Léonard, coiffeur de son état, aperçut la première fois la Dauphine Marie-Antoinette lorsque celle-ci descendit de son carrosse
dans la cour de marbre à Versailles le 16 juillet 1770.
Il livre dans son "Journal" ses toutes premières impressions et trace d'un oeil expert le portait physique de la très jeune
Marie-Antoinette. Un portrait qui, lui-même l'avoue, ne ressemble pas - et il s'en excuse ...- "à ceux que les poètes ont tracé avec de si brillantes couleurs". Notre gascon le dit tout net : il joue la franchise. Soit.
" A son arrivée en France, Marie-Antoinette n'était alors ni belle, ni jolie, ni même séduisante. Il n'y avait en elle
que des promesses de beauté.
Sa taille, bien prise, élancée mais déparée
par une extrème maigreur, manquait encore de grâce, sans être toutefois disgraciée par cette roideur autrichienne (...). La fille de Marie-Thérèse dont les cheveux étaient alors d'un blond cendré
me parut fort mal coiffée.
Les yeux de la Dauphine étaient d'un beau bleu
d'azur, d'une expression vive et spirituelle, un peu hardie. Elle avait le front élevé, le nez aquilin trop prononcé, la bouche petite, les lèvres épaisses mais d'une grande fraîcheur, le teint
d'une blancheur éclatante et relevé par des couleurs naturelles un peu fortes.

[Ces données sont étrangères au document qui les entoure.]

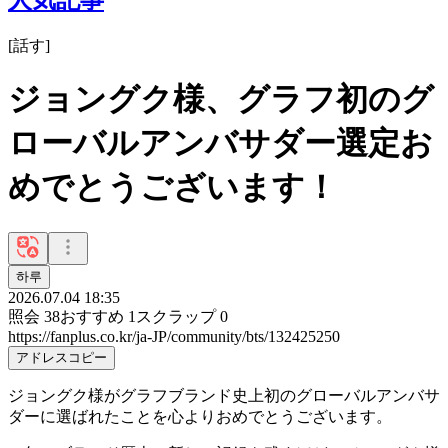
[
話す
]
ジョングク様、グラフ初のグ
ローバルアンバサダー選定お
めでとうございます！
하루
2026.07.04 18:35
照会
38
おすすめ
1
スクラップ
0
https://fanplus.co.kr/ja-JP/community/bts/132425250
アドレスコピー
ジョングク様がグラフブランド史上初のグローバルアンバサ
ダーに選ばれたことを心よりおめでとうございます。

Marie-Antoinette portait la tête haute; il y avait de la fierté dans ses manières mais une fierté tempérée par un air
et un ton de douceur qui captivaient au moment ou l'on allait se trouver offensé de l'orgueil que cette affabilité démentait avec bonheur."
Puis, il esquisse son portrait moral.
"Le fond de son caractère était la douceur; jamais un acte de méchanceté ni même de malice offensante ne se faisait
remarquer dans sa conduite; mais on pouvait prendre pour l'élan d'un naturel fâcheux les mouvements impérieux qui échappaient à cette archiduchesse. Quant aux qualités de son sexe, la princesse
royale les rendait perpétuellement dépendantes de ses vives inclinations, on peut dire qu'elle était vertueuse par principes, mais légère à l'excès par entraînement. Résister à un désir
paraissait à Marie-Antoinette l'effort le plus difficile et l'on sait que les grands se livrent peu volontiers à des soins laborieux, pour le mérite, un peu terne, qui résulte de l'exercice des
vertus privées."
Quelques pages plus loin, il dépeint son entourage. Sans ménagement, toutes griffes dehors, diront certains.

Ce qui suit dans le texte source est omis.